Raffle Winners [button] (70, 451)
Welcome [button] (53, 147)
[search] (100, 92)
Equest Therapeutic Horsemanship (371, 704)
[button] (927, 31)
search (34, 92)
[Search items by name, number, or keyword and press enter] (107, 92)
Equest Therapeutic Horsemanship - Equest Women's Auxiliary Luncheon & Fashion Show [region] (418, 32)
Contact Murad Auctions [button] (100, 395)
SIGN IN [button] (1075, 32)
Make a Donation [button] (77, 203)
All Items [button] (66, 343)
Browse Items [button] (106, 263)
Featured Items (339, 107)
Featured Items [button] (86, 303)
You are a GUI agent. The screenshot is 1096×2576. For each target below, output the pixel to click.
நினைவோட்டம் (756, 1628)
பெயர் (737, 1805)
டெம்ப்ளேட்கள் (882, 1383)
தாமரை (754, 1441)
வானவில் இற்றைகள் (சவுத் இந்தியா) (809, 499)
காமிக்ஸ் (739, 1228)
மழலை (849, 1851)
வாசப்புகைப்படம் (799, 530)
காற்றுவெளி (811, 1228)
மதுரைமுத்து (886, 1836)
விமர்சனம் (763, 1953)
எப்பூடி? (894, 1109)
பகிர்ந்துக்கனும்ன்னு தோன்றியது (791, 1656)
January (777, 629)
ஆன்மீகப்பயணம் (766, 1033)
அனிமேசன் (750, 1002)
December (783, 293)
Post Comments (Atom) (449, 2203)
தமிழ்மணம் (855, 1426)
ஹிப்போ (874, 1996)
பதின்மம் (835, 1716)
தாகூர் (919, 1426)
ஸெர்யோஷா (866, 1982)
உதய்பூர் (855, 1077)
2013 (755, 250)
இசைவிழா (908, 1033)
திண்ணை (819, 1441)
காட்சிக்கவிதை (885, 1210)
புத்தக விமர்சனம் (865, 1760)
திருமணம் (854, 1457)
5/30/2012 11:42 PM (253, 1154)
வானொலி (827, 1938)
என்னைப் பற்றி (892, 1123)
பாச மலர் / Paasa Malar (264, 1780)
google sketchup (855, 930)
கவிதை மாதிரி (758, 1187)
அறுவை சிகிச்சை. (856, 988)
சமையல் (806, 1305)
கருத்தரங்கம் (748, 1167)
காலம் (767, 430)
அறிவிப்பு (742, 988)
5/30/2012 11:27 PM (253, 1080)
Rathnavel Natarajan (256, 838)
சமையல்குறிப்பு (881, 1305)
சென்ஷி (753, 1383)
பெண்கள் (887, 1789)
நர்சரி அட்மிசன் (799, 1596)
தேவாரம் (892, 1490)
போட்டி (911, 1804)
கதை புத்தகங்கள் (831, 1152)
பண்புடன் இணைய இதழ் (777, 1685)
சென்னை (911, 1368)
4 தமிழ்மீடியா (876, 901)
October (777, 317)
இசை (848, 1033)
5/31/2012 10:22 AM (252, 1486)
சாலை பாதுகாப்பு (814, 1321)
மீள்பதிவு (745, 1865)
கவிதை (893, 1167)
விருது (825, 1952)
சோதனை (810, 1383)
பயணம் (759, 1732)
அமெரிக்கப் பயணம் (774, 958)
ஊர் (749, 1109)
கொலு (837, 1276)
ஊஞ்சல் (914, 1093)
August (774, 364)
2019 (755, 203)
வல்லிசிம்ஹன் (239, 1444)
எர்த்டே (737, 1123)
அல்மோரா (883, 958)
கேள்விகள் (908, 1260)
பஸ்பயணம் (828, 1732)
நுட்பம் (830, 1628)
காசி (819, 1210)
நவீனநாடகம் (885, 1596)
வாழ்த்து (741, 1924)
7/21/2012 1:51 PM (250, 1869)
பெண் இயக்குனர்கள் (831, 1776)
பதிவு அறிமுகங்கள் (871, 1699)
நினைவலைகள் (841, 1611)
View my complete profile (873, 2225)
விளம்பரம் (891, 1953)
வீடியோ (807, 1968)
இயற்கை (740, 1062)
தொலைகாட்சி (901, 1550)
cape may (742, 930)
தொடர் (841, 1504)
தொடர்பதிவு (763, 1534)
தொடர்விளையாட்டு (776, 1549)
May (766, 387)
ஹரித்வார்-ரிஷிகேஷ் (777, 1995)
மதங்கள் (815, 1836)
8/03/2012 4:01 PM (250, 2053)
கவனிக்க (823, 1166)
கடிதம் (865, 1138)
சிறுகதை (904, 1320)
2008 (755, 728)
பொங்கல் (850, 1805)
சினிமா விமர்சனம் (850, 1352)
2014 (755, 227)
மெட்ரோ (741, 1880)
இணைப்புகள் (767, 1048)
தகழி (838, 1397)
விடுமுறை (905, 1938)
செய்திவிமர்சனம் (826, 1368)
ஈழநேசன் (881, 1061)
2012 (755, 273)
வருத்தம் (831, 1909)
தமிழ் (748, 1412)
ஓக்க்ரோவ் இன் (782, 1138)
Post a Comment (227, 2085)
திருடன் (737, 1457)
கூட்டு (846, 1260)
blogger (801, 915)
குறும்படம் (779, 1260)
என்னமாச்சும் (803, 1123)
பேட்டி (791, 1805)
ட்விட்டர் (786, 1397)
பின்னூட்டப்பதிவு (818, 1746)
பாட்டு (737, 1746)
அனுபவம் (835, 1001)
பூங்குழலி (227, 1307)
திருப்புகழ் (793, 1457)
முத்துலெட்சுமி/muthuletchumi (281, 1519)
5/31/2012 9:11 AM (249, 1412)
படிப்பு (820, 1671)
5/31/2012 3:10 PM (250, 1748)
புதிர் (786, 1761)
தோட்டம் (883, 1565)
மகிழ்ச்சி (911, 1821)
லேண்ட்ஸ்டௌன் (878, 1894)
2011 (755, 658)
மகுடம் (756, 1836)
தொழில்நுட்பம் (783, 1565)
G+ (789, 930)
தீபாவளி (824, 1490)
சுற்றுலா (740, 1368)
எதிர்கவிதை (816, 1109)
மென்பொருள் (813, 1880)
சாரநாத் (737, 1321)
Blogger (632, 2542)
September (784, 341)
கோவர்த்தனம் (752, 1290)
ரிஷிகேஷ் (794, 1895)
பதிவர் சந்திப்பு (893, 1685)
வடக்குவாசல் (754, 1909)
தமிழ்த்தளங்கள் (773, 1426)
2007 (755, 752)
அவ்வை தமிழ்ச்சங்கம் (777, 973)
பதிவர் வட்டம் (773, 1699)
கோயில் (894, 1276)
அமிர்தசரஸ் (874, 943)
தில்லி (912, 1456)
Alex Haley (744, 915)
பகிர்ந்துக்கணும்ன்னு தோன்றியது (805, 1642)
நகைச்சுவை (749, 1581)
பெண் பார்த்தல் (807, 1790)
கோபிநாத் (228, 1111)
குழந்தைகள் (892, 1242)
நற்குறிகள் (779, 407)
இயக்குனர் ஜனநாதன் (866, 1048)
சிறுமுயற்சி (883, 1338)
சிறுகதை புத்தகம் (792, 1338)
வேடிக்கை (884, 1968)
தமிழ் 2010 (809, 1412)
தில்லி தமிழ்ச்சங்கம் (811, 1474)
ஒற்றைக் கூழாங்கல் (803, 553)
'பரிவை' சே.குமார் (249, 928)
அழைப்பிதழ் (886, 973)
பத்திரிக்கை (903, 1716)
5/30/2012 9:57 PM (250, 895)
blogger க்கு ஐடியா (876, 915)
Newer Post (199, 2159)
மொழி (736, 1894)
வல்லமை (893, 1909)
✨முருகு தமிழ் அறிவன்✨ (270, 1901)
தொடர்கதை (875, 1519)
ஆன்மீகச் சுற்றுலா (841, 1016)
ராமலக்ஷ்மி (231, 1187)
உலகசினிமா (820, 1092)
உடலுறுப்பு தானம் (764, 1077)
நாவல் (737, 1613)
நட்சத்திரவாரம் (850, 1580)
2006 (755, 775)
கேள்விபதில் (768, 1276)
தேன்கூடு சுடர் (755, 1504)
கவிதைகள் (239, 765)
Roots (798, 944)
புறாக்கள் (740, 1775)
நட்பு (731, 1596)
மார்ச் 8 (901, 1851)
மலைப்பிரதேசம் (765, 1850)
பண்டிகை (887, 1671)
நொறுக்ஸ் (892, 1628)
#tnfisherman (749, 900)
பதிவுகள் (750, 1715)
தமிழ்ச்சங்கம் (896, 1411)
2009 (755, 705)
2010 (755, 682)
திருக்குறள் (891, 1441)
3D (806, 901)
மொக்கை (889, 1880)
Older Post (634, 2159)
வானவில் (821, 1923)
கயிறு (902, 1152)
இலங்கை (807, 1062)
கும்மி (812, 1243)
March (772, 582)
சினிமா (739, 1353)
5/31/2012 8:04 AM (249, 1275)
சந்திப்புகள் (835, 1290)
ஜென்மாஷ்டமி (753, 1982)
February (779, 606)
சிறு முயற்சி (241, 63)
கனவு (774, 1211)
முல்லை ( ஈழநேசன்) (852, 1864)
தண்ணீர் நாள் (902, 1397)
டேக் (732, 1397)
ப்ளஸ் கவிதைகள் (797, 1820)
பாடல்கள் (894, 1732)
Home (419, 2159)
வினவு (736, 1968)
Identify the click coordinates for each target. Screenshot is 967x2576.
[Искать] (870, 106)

================

Aim of the task: All lines above from the one holding "திருமணம் (854, 1457)" to the one holding "அறிவிப்பு (742, 988)", inclusive, are to be copied exactly; no other line is wanted.

Output of the exercise:
திருமணம் (854, 1457)
5/30/2012 11:42 PM (253, 1154)
வானொலி (827, 1938)
என்னைப் பற்றி (892, 1123)
பாச மலர் / Paasa Malar (264, 1780)
google sketchup (855, 930)
கவிதை மாதிரி (758, 1187)
அறுவை சிகிச்சை. (856, 988)
சமையல் (806, 1305)
கருத்தரங்கம் (748, 1167)
காலம் (767, 430)
அறிவிப்பு (742, 988)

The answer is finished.